__TASK DESCRIPTION__:
In the copy, include no pictures, but reproduce every record exactly.

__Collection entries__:
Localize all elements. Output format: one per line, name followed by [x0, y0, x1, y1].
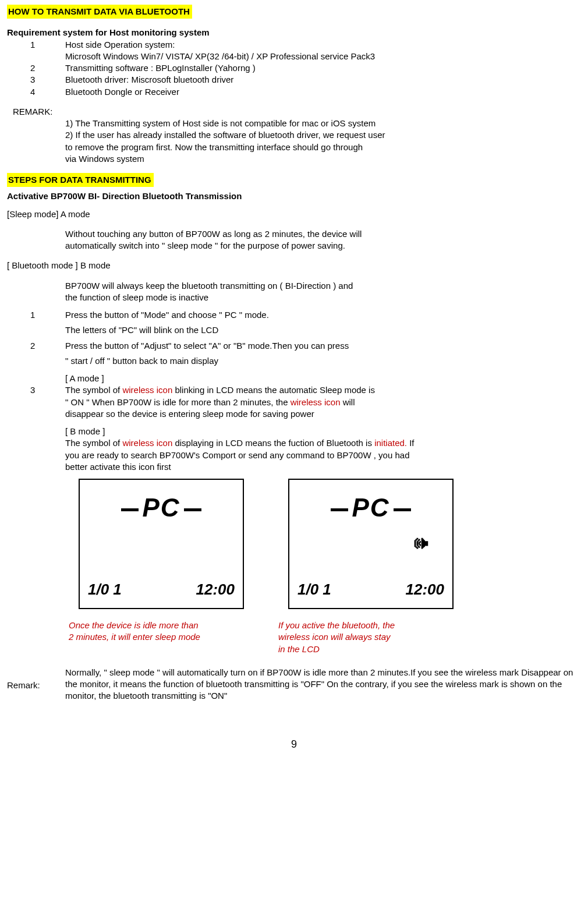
caption-a: Once the device is idle more than 2 minu… [65, 620, 257, 643]
step-text: The symbol of wireless icon displaying i… [65, 437, 581, 449]
step-number: 1 [30, 309, 65, 321]
remark-label: REMARK: [13, 106, 581, 118]
wireless-icon-text: wireless icon [122, 438, 172, 448]
text-fragment: If [407, 438, 415, 448]
wireless-icon: 🕪 [413, 532, 429, 554]
list-number: 4 [30, 86, 65, 98]
lcd-date: 1/0 1 [297, 579, 331, 600]
heading-steps: STEPS FOR DATA TRANSMITTING [7, 173, 154, 187]
wireless-icon-text: wireless icon [122, 385, 172, 395]
step-text: " ON " When BP700W is idle for more than… [65, 397, 581, 408]
step-text: Press the button of "Adjust" to select "… [65, 340, 581, 352]
lcd-time: 12:00 [406, 579, 445, 600]
step-number: 3 [30, 384, 65, 396]
text-fragment: The symbol of [65, 438, 122, 448]
mode-b-heading: [ B mode ] [65, 426, 581, 437]
caption-b: If you active the bluetooth, the wireles… [275, 620, 467, 655]
remark-label: Remark: [7, 680, 54, 691]
caption-line: Once the device is idle more than [69, 620, 254, 631]
list-text: Bluetooth driver: Miscrosoft bluetooth d… [65, 74, 581, 86]
lcd-time: 12:00 [196, 579, 235, 600]
body-text: the function of sleep mode is inactive [65, 292, 581, 303]
lcd-display-b: PC 🕪 1/0 1 12:00 [288, 479, 454, 609]
remark-text: via Windows system [65, 153, 581, 165]
list-text: Microsoft Windows Win7/ VISTA/ XP(32 /64… [65, 51, 581, 62]
step-text: you are ready to search BP700W's Comport… [65, 450, 581, 461]
caption-line: in the LCD [278, 643, 463, 655]
text-fragment: The symbol of [65, 385, 122, 395]
step-text: Press the button of "Mode" and choose " … [65, 309, 581, 321]
heading-requirement: Requirement system for Host monitoring s… [7, 27, 581, 38]
list-text: Host side Operation system: [65, 39, 581, 51]
step-text: better activate this icon first [65, 461, 581, 473]
list-text: Transmitting software : BPLogInstaller (… [65, 62, 581, 74]
step-text: " start / off " button back to main disp… [65, 355, 581, 367]
remark-body: Normally, " sleep mode " will automatica… [65, 667, 581, 702]
step-text: The symbol of wireless icon blinking in … [65, 384, 581, 396]
mode-heading-bluetooth: [ Bluetooth mode ] B mode [7, 260, 581, 271]
list-number: 2 [30, 62, 65, 74]
body-text: automatically switch into " sleep mode "… [65, 240, 581, 252]
mode-a-heading: [ A mode ] [65, 373, 581, 384]
text-fragment: blinking in LCD means the automatic Slee… [172, 385, 375, 395]
body-text: Without touching any button of BP700W as… [65, 228, 581, 240]
page-number: 9 [7, 737, 581, 751]
lcd-display-a: PC 1/0 1 12:00 [79, 479, 244, 609]
list-number: 3 [30, 74, 65, 86]
step-text: disappear so the device is entering slee… [65, 408, 581, 420]
text-fragment: " ON " When BP700W is idle for more than… [65, 397, 291, 407]
step-text: The letters of "PC" will blink on the LC… [65, 324, 581, 336]
subheading-activate: Activative BP700W BI- Direction Bluetoot… [7, 190, 581, 202]
wireless-icon-text: wireless icon [291, 397, 341, 407]
list-text: Bluetooth Dongle or Receiver [65, 86, 581, 98]
body-text: BP700W will always keep the bluetooth tr… [65, 280, 581, 292]
remark-text: 1) The Transmitting system of Host side … [65, 118, 581, 129]
mode-heading-sleep: [Sleep mode] A mode [7, 208, 581, 220]
step-number: 2 [30, 340, 65, 352]
lcd-pc-text: PC [352, 493, 389, 522]
text-fragment: displaying in LCD means the fuction of B… [172, 438, 374, 448]
caption-line: wireless icon will always stay [278, 631, 463, 643]
list-number: 1 [30, 39, 65, 51]
lcd-date: 1/0 1 [88, 579, 122, 600]
initiated-text: initiated. [374, 438, 407, 448]
lcd-pc-text: PC [142, 493, 180, 522]
heading-transmit: HOW TO TRANSMIT DATA VIA BLUETOOTH [7, 5, 192, 19]
caption-line: 2 minutes, it will enter sleep mode [69, 631, 254, 643]
caption-line: If you active the bluetooth, the [278, 620, 463, 631]
remark-text: 2) If the user has already installed the… [65, 129, 581, 141]
remark-text: to remove the program first. Now the tra… [65, 142, 581, 153]
text-fragment: will [341, 397, 355, 407]
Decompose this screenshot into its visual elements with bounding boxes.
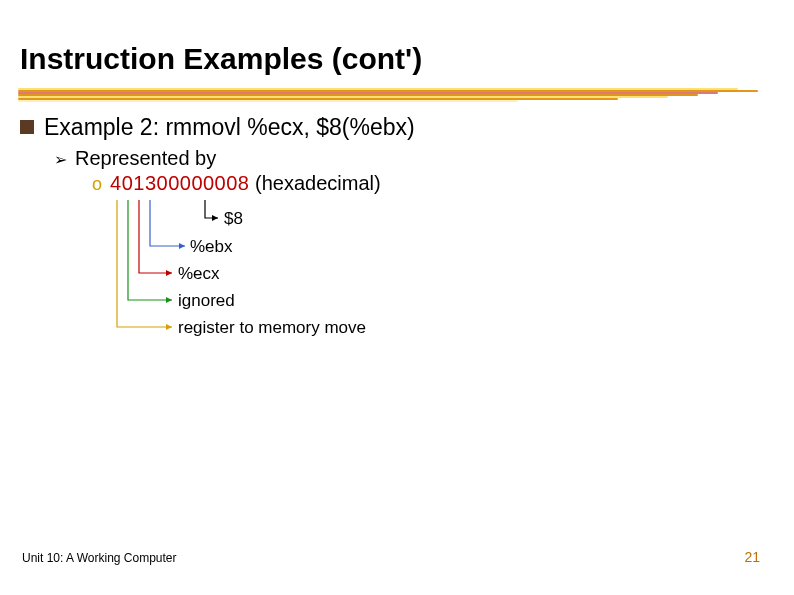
slide-title: Instruction Examples (cont') [20,42,422,76]
footer-page: 21 [744,549,760,565]
annotation-ignored: ignored [178,291,235,311]
example-text: Example 2: rmmovl %ecx, $8(%ebx) [44,114,415,141]
footer-unit: Unit 10: A Working Computer [22,551,177,565]
annotation-r2m: register to memory move [178,318,366,338]
o-bullet-icon: o [92,172,102,196]
svg-marker-3 [166,297,172,303]
represented-by-label: Represented by [75,147,216,170]
annotation-diagram: $8 %ebx %ecx ignored register to memory … [90,200,590,400]
bullet-level1: Example 2: rmmovl %ecx, $8(%ebx) [20,114,774,141]
annotation-ecx: %ecx [178,264,220,284]
svg-marker-1 [179,243,185,249]
slide-body: Example 2: rmmovl %ecx, $8(%ebx) ➢ Repre… [20,114,774,196]
annotation-ebx: %ebx [190,237,233,257]
square-bullet-icon [20,120,34,134]
svg-marker-2 [166,270,172,276]
title-underline [18,86,778,104]
annotation-dollar8: $8 [224,209,243,229]
bullet-level3: o 401300000008 (hexadecimal) [92,172,774,196]
hex-value: 401300000008 [110,172,249,194]
slide: Instruction Examples (cont') Example 2: … [0,0,794,595]
svg-marker-4 [166,324,172,330]
bullet-level2: ➢ Represented by [54,147,774,170]
triangle-bullet-icon: ➢ [54,149,67,171]
svg-marker-0 [212,215,218,221]
hex-paren: (hexadecimal) [255,172,381,194]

__WRITTEN SOLUTION__:
Localize all elements. Output format: one per line, name followed by [x0, y0, x1, y1].
caption-a: Once the device is idle more than 2 minu… [65, 620, 257, 643]
step-text: The symbol of wireless icon displaying i… [65, 437, 581, 449]
step-number: 1 [30, 309, 65, 321]
remark-label: REMARK: [13, 106, 581, 118]
wireless-icon-text: wireless icon [122, 438, 172, 448]
text-fragment: If [407, 438, 415, 448]
wireless-icon: 🕪 [413, 532, 429, 554]
list-number: 4 [30, 86, 65, 98]
lcd-date: 1/0 1 [297, 579, 331, 600]
heading-steps: STEPS FOR DATA TRANSMITTING [7, 173, 154, 187]
wireless-icon-text: wireless icon [122, 385, 172, 395]
step-text: " ON " When BP700W is idle for more than… [65, 397, 581, 408]
step-text: Press the button of "Adjust" to select "… [65, 340, 581, 352]
lcd-time: 12:00 [406, 579, 445, 600]
step-number: 3 [30, 384, 65, 396]
text-fragment: The symbol of [65, 438, 122, 448]
mode-b-heading: [ B mode ] [65, 426, 581, 437]
caption-b: If you active the bluetooth, the wireles… [275, 620, 467, 655]
remark-label: Remark: [7, 680, 54, 691]
caption-line: Once the device is idle more than [69, 620, 254, 631]
list-text: Bluetooth driver: Miscrosoft bluetooth d… [65, 74, 581, 86]
lcd-time: 12:00 [196, 579, 235, 600]
body-text: the function of sleep mode is inactive [65, 292, 581, 303]
lcd-display-b: PC 🕪 1/0 1 12:00 [288, 479, 454, 609]
remark-text: via Windows system [65, 153, 581, 165]
list-text: Microsoft Windows Win7/ VISTA/ XP(32 /64… [65, 51, 581, 62]
step-text: you are ready to search BP700W's Comport… [65, 450, 581, 461]
caption-line: in the LCD [278, 643, 463, 655]
text-fragment: The symbol of [65, 385, 122, 395]
step-text: Press the button of "Mode" and choose " … [65, 309, 581, 321]
heading-requirement: Requirement system for Host monitoring s… [7, 27, 581, 38]
list-text: Host side Operation system: [65, 39, 581, 51]
step-text: better activate this icon first [65, 461, 581, 473]
list-text: Transmitting software : BPLogInstaller (… [65, 62, 581, 74]
step-text: " start / off " button back to main disp… [65, 355, 581, 367]
remark-body: Normally, " sleep mode " will automatica… [65, 667, 581, 702]
step-text: The symbol of wireless icon blinking in … [65, 384, 581, 396]
mode-heading-bluetooth: [ Bluetooth mode ] B mode [7, 260, 581, 271]
list-number: 2 [30, 62, 65, 74]
body-text: automatically switch into " sleep mode "… [65, 240, 581, 252]
mode-a-heading: [ A mode ] [65, 373, 581, 384]
text-fragment: blinking in LCD means the automatic Slee… [172, 385, 375, 395]
body-text: Without touching any button of BP700W as… [65, 228, 581, 240]
page-number: 9 [7, 737, 581, 751]
lcd-display-a: PC 1/0 1 12:00 [79, 479, 244, 609]
list-number: 3 [30, 74, 65, 86]
step-text: disappear so the device is entering slee… [65, 408, 581, 420]
text-fragment: " ON " When BP700W is idle for more than… [65, 397, 291, 407]
step-text: The letters of "PC" will blink on the LC… [65, 324, 581, 336]
subheading-activate: Activative BP700W BI- Direction Bluetoot… [7, 190, 581, 202]
wireless-icon-text: wireless icon [291, 397, 341, 407]
list-text: Bluetooth Dongle or Receiver [65, 86, 581, 98]
body-text: BP700W will always keep the bluetooth tr… [65, 280, 581, 292]
remark-text: 1) The Transmitting system of Host side … [65, 118, 581, 129]
mode-heading-sleep: [Sleep mode] A mode [7, 208, 581, 220]
step-number: 2 [30, 340, 65, 352]
lcd-pc-text: PC [352, 493, 389, 522]
text-fragment: displaying in LCD means the fuction of B… [172, 438, 374, 448]
caption-line: wireless icon will always stay [278, 631, 463, 643]
list-number: 1 [30, 39, 65, 51]
lcd-date: 1/0 1 [88, 579, 122, 600]
initiated-text: initiated. [374, 438, 407, 448]
lcd-pc-text: PC [142, 493, 180, 522]
heading-transmit: HOW TO TRANSMIT DATA VIA BLUETOOTH [7, 5, 192, 19]
caption-line: 2 minutes, it will enter sleep mode [69, 631, 254, 643]
caption-line: If you active the bluetooth, the [278, 620, 463, 631]
remark-text: 2) If the user has already installed the… [65, 129, 581, 141]
remark-text: to remove the program first. Now the tra… [65, 142, 581, 153]
text-fragment: will [341, 397, 355, 407]
Decompose this screenshot into its visual elements with bounding boxes.
slide-title: Instruction Examples (cont') [20,42,422,76]
footer-page: 21 [744,549,760,565]
annotation-ignored: ignored [178,291,235,311]
example-text: Example 2: rmmovl %ecx, $8(%ebx) [44,114,415,141]
footer-unit: Unit 10: A Working Computer [22,551,177,565]
annotation-r2m: register to memory move [178,318,366,338]
o-bullet-icon: o [92,172,102,196]
svg-marker-3 [166,297,172,303]
represented-by-label: Represented by [75,147,216,170]
annotation-diagram: $8 %ebx %ecx ignored register to memory … [90,200,590,400]
bullet-level1: Example 2: rmmovl %ecx, $8(%ebx) [20,114,774,141]
annotation-ecx: %ecx [178,264,220,284]
svg-marker-1 [179,243,185,249]
slide-body: Example 2: rmmovl %ecx, $8(%ebx) ➢ Repre… [20,114,774,196]
annotation-ebx: %ebx [190,237,233,257]
square-bullet-icon [20,120,34,134]
svg-marker-2 [166,270,172,276]
title-underline [18,86,778,104]
annotation-dollar8: $8 [224,209,243,229]
bullet-level3: o 401300000008 (hexadecimal) [92,172,774,196]
hex-value: 401300000008 [110,172,249,194]
slide: Instruction Examples (cont') Example 2: … [0,0,794,595]
svg-marker-4 [166,324,172,330]
bullet-level2: ➢ Represented by [54,147,774,170]
triangle-bullet-icon: ➢ [54,149,67,171]
svg-marker-0 [212,215,218,221]
hex-paren: (hexadecimal) [255,172,381,194]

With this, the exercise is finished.